El vaivén permanente se repite en el cuento final, “La belleza de los monstruos”, en el que queda expuesto desde el propio título. Lo remoto y lo cercano, Nueva York urbana y herrumbrada y la noche en el campo y la luz mala, lo monstruoso y su belleza, el caos y su orden. Un ida y vuelta que a esta altura no es ida y vuelta entre dos partes diferenciadas, sino un fluir entre partes de lo mismo. El universo de Delponte es diverso y no conoce de distinciones ni etiquetas, y se puede contemplar constantemente en su totalidad. O no, porque hasta en los lugares más iluminados y evidentes sigue el velo que, al terminar el libro, notamos que no era tal, sino la constatación de que el recuerdo es un territorio real pero grumoso, esmerilado, neblinoso, en donde todo puede ser, y puede ser como lo recordamos o queremos recordarlo, o no.

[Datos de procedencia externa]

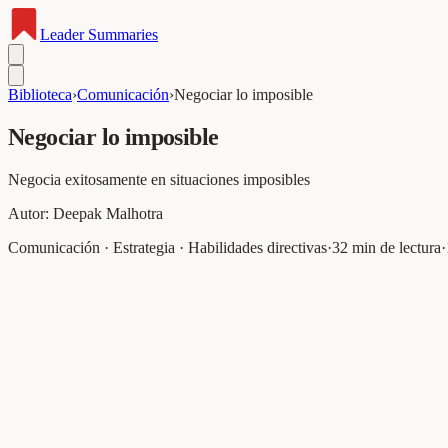
Leader
Summaries
Biblioteca
›
Comunicación
›
Negociar lo imposible
Negociar lo imposible
Negocia exitosamente en situaciones imposibles
Autor:
Deepak Malhotra
Comunicación · Estrategia · Habilidades directivas
·
32
min de lectura
·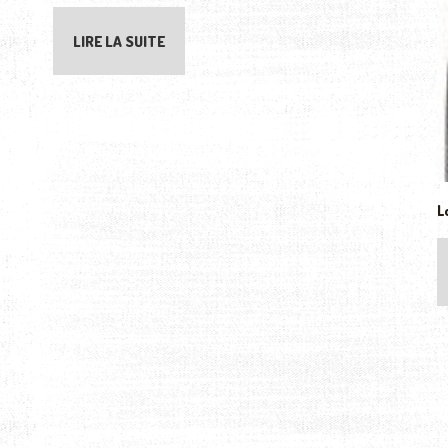
LIRE LA SUITE
L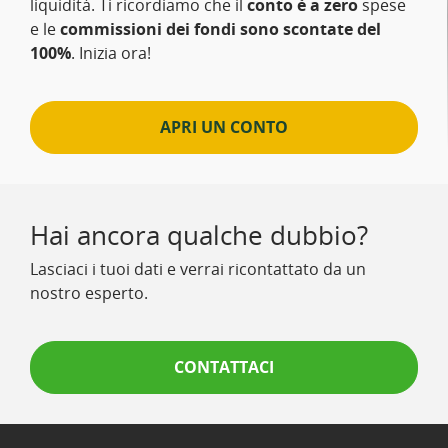
liquidità. Ti ricordiamo che il
conto è a zero
spese
e le
commissioni dei fondi sono scontate del
100%
. Inizia ora!
APRI UN CONTO
Hai ancora qualche dubbio?
Lasciaci i tuoi dati e verrai ricontattato da un
nostro esperto.
CONTATTACI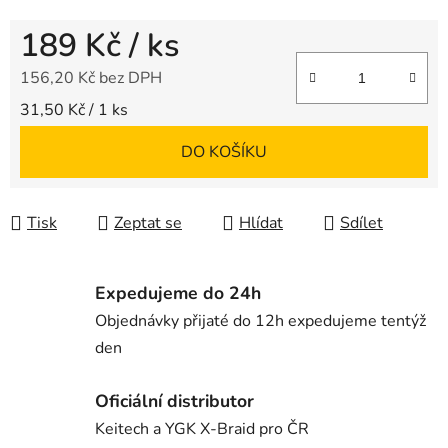
189 Kč
/ ks
156,20 Kč bez DPH
Měrná cena:
31,50 Kč / 1 ks
DO KOŠÍKU
Tisk
Zeptat se
Hlídat
Sdílet
Expedujeme do 24h
Objednávky přijaté do 12h expedujeme tentýž
den
Oficiální distributor
Keitech a YGK X-Braid pro ČR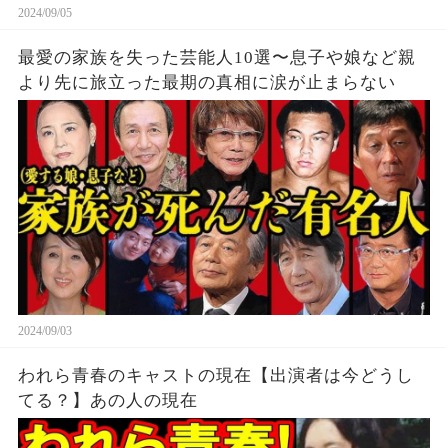
2024/09/05
最愛の家族を失った芸能人10選〜息子や娘など親
より先に旅立った最期の真相に涙が止まらない
2024/09/03
われら青春のキャストの現在【出演者は今どうし
てる？】あの人の現在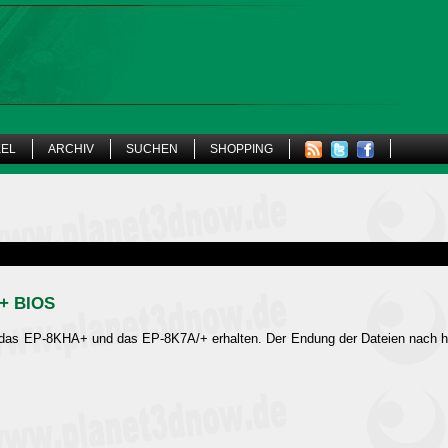
KEL
ARCHIV
SUCHEN
SHOPPING
+ BIOS
das EP-8KHA+ und das EP-8K7A/+ erhalten. Der Endung der Dateien nach han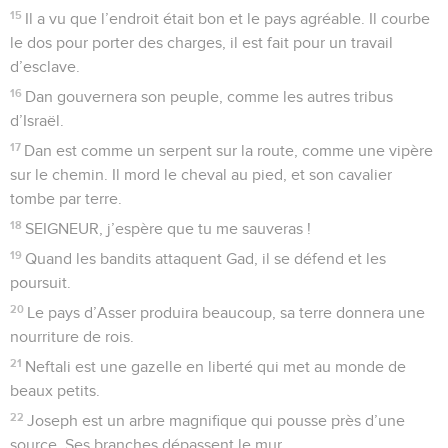
15
Il a vu que l’endroit était bon et le pays agréable. Il courbe
le dos pour porter des charges, il est fait pour un travail
d’esclave.
16
Dan gouvernera son peuple, comme les autres tribus
d’Israël.
17
Dan est comme un serpent sur la route, comme une vipère
sur le chemin. Il mord le cheval au pied, et son cavalier
tombe par terre.
18
SEIGNEUR, j’espère que tu me sauveras !
19
Quand les bandits attaquent Gad, il se défend et les
poursuit.
20
Le pays d’Asser produira beaucoup, sa terre donnera une
nourriture de rois.
21
Neftali est une gazelle en liberté qui met au monde de
beaux petits.
22
Joseph est un arbre magnifique qui pousse près d’une
source. Ses branches dépassent le mur.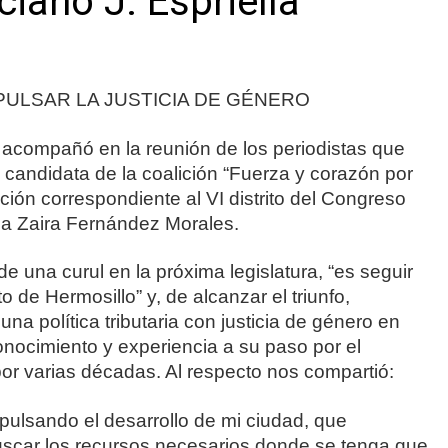
ciano J. Espriella
PULSAR LA JUSTICIA DE GÉNERO
ompañó en la reunión de los periodistas que
 candidata de la coalición “Fuerza y corazón por
ción correspondiente al VI distrito del Congreso
ga Zaira Fernández Morales.
de una curul en la próxima legislatura, “es seguir
o de Hermosillo” y, de alcanzar el triunfo,
na política tributaria con justicia de género en
onocimiento y experiencia a su paso por el
por varias décadas. Al respecto nos compartió:
mpulsando el desarrollo de mi ciudad, que
uscar los recursos necesarios donde se tenga que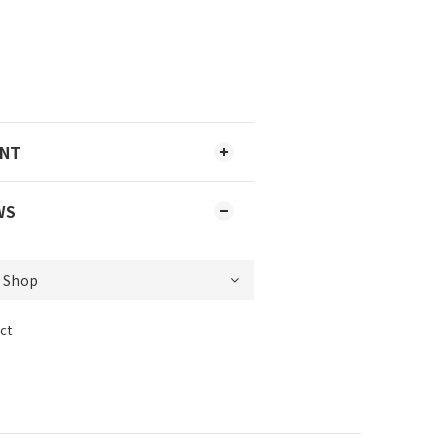
ENT
WS
ct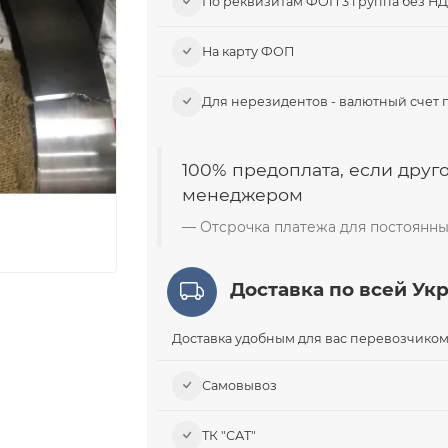
По реквизитам ФОП 3 группа без Н
На карту ФОП
Для нерезидентов - валютный счет 
100% предоплата, если друго
менеджером
Отсрочка платежа для постоянны
Доставка по всей Ук
Доставка удобным для вас перевозчиком
Самовывоз​
ТК "САТ"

Es importante que en la narrativa local (Delponte es argentina, pero su libro entra en el diálogo de la narrativa contemporánea uruguaya editada por editoriales locales) surjan propuestas distintas al tronco duro de la seriedad y racionalidad de la escuela mitad estadounidense, mitad onettiana tan presente en nuestras letras, y se establezcan lazos con otras tradiciones latinoamericanas (se puede encontrar, por ejemplo, una relación con las primeras películas de Ana Katz, los pueblos del interior argentino, las siestas, lo onírico) y hasta uruguayas, como sería el caso de Marosa Di Giorgio. Una narrativa menos cerebral, que explora lo sensorial y lo corporal en todas sus dimensiones, en la que la narración no funciona como un mecanismo de relojería, como una pieza de ingenio, sino como una planta. Como una enredadera que crece sin parar, pero con distintos ritmos, de forma en apariencia azarosa, pero siguiendo lógicas que a la razón, muchas veces cercenadora, por suerte se le escapan. Una narrativa que está ahí y que cuenta con muchos nombres nuevos, en su mayoría mujeres, por lo general publicadas por editoriales recientes, chicas, de tirajes cortos y difusión acotada, que por el momento no gana premios ni cuenta quizás con el favor del público masivo, pero que en silencio, tal vez como la enredadera, va rodeando un edificio gris y un poco en ruinas y le va devolviendo el pulso que debe tener el arte, que siempre tiene que estar más cerca de la imperfección caótica de la vida que de la supuesta perfección y belleza hegemónica del mármol frío e inerte.
Todo es amarillo. De Irene Delponte. Uruguay, Fardo, 2021, 95 páginas.